Frau Herrmann für die GRÜNEN als nächste Rednerin. Frau Herrmann, Sie haben das Wort.

Herr Präsident! Liebe Kolleginnen und Kollegen! Gestern wurde der Sächsische Altenhilfepreis vergeben, und zwar zum dritten Mal. Frau Dietzschold ist darauf eingegangen. Heute werden Pflegekräfte vor dem Landtag demonstrieren, ein Aktionsbündnis, das sich für die Zukunft der Pflege einsetzt. Es stellt sich natürlich die Frage, wie das zusammenpasst.

Aus allen Fraktionen sitzen Mitglieder im Beirat des Sächsischen Altenhilfepreises, und gestern haben wir die Preise an Preisträger vergeben, die tatsächlich preiswürdig sind. Dieses Jahr stand die stationäre Einrichtung im Fokus, und wir haben in Sachsen stationäre Einrichtungen, die eine hervorragende Pflege machen, mit sehr viel Kreativität, mit sehr viel Engagement der Mitarbeiter. Das ist natürlich lobenswert, und wir bedanken uns auch bei denen.

(Beifall bei der FDP)

Andererseits wurde auch bei der Preisvergabe ganz deutlich, auf welcher Grundlage die Konzepte der Einrichtungen, die ausgezeichnet worden sind, basieren. Das ist ein unwahrscheinliches Engagement, eine hohe Motivation der Pflegekräfte, die immer wieder in ihrer Einrichtung nach Wegen suchen, besondere Konzepte umzusetzen und Pflege so zu gestalten, dass die Menschen tatsächlich auch Teilhabe haben. Das war ja auch die Überschrift: Teilhabe auch im öffentlichen Raum, Gemeinschaft in der Einrichtung. Was ist die Voraussetzung dafür, dass Menschen diese Motivation und dieses Engagement aufbringen?

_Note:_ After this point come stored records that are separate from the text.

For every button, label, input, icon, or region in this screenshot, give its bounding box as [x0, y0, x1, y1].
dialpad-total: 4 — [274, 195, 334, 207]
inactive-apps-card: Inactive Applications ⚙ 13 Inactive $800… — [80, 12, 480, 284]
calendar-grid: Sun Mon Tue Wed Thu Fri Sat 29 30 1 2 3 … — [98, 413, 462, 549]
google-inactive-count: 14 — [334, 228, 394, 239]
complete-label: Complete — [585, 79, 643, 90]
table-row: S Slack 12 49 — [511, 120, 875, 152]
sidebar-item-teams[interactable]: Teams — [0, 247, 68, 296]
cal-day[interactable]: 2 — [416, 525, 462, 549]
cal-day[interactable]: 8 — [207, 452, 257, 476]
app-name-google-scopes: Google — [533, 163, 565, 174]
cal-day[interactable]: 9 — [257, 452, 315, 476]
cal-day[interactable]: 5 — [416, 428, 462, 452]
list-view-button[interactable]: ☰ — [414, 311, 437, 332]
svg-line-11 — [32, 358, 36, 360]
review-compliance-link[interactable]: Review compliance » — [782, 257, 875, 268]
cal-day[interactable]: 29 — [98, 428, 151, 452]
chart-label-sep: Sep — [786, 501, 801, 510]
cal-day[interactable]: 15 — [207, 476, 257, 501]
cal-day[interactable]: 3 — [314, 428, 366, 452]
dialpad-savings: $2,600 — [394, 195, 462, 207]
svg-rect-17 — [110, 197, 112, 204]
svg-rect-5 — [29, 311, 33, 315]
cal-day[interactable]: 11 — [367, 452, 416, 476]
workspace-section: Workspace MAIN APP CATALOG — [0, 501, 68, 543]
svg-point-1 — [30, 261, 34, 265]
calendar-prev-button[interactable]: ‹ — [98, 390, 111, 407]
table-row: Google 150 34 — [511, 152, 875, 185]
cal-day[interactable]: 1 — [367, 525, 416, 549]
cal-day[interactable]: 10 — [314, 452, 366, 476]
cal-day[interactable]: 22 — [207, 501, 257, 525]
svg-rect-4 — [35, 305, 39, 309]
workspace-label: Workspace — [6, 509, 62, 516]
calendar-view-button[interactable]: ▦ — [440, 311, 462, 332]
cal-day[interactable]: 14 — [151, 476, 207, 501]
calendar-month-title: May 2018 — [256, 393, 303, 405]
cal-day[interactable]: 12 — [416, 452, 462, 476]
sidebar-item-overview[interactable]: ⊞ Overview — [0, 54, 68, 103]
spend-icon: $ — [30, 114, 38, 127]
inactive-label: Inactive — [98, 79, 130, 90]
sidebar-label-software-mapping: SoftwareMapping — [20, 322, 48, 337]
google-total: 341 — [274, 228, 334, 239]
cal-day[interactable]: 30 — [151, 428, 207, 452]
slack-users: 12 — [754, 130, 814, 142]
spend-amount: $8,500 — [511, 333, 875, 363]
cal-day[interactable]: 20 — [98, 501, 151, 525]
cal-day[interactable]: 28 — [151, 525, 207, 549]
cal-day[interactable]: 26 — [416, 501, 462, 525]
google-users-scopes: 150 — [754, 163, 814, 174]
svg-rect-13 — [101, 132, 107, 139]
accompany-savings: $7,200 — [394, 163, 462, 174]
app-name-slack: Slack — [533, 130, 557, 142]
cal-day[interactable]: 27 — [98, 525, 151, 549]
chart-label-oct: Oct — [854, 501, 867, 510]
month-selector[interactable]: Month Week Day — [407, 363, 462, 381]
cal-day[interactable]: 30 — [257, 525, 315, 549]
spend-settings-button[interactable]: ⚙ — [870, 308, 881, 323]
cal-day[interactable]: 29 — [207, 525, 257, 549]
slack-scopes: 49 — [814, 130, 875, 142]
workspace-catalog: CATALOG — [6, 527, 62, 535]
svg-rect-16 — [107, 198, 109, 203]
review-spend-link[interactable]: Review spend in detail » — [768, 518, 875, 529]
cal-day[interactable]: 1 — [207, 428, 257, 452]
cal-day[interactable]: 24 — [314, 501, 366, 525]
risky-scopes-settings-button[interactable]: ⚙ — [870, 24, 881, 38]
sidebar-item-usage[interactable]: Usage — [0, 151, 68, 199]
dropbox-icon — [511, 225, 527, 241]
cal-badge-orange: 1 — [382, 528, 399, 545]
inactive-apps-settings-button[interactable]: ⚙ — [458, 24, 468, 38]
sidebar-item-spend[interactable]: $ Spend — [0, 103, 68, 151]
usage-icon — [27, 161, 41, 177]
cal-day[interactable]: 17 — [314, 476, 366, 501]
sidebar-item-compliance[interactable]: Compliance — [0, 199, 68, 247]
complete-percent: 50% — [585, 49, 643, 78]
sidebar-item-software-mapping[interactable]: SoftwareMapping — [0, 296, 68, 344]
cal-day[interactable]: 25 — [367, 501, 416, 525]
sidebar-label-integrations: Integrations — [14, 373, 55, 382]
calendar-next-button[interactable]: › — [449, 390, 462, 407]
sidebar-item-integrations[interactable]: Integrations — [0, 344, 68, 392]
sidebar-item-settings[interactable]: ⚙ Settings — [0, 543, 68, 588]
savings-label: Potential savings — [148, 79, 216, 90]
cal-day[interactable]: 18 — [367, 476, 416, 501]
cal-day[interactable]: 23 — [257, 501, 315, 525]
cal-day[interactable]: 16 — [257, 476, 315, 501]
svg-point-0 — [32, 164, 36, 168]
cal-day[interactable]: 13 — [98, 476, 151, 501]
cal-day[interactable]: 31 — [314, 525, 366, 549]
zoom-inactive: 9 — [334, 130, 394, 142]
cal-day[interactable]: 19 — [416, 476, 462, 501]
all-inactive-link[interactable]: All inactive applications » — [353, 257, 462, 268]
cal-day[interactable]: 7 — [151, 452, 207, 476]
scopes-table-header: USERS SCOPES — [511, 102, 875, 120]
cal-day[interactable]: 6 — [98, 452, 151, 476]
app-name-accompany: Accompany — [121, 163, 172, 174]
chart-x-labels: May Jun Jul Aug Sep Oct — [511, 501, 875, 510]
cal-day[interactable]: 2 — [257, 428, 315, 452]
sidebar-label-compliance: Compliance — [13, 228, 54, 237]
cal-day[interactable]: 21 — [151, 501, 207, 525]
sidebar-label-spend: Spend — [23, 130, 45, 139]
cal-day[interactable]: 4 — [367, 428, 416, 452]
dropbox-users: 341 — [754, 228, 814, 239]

Voraussetzung ist natürlich, dass diese Menschen wertgeschätzt werden, dass Pflegekräfte wertgeschätzt werden von uns und der Gesellschaft. Das drückt sich unter anderem auch in der Bezahlung aus. Tarif ist das Mindeste, was man verlangen kann. Wenn dann Ängste geäußert werden, dass eine Tarifbindung nicht unbedingt dazu führt, dass das auch bei den Pflegekräften ankommt, dann ist der KSV im Spiel, über den wir gerade gesprochen haben. Wenn wir Tarif bezahlen wollen, muss natürlich der KSV den Tarif auch in den Verhandlungen abbilden, sodass am Ende die Einrichtungen auch tatsächlich den Tarif bezahlen.

Wir haben das Engagement gestern gesehen und sehen auch, dass wir uns als Gesellschaft zum Thema Pflege

positionieren müssen. Wenn wir immer sagen, dass wir eine demografische Entwicklung haben und diese der Grund dafür sei, dass wir uns mehr engagieren müssen, dann ist das nur eine Seite der Medaille und nicht die entscheidende. Die entscheidende Seite der Medaille ist, dass Menschen Ansprüche haben, dass wir darauf Wert legen müssen, dass die Würde auch im Alter und bei Pflegebedarf gewahrt ist und dass Menschen natürlich selbst bestimmen können, wo sie und wie sie ambulant oder stationär gepflegt werden wollen, von der Familie – natürlich im Gespräch mit der Familie – oder in einer Einrichtung mit einem bestimmten Konzept. Diese Vielfalt zu gewährleisten, das ist unsere Aufgabe. Um das im Freistaat tatsächlich umzusetzen, braucht man ein Konzept.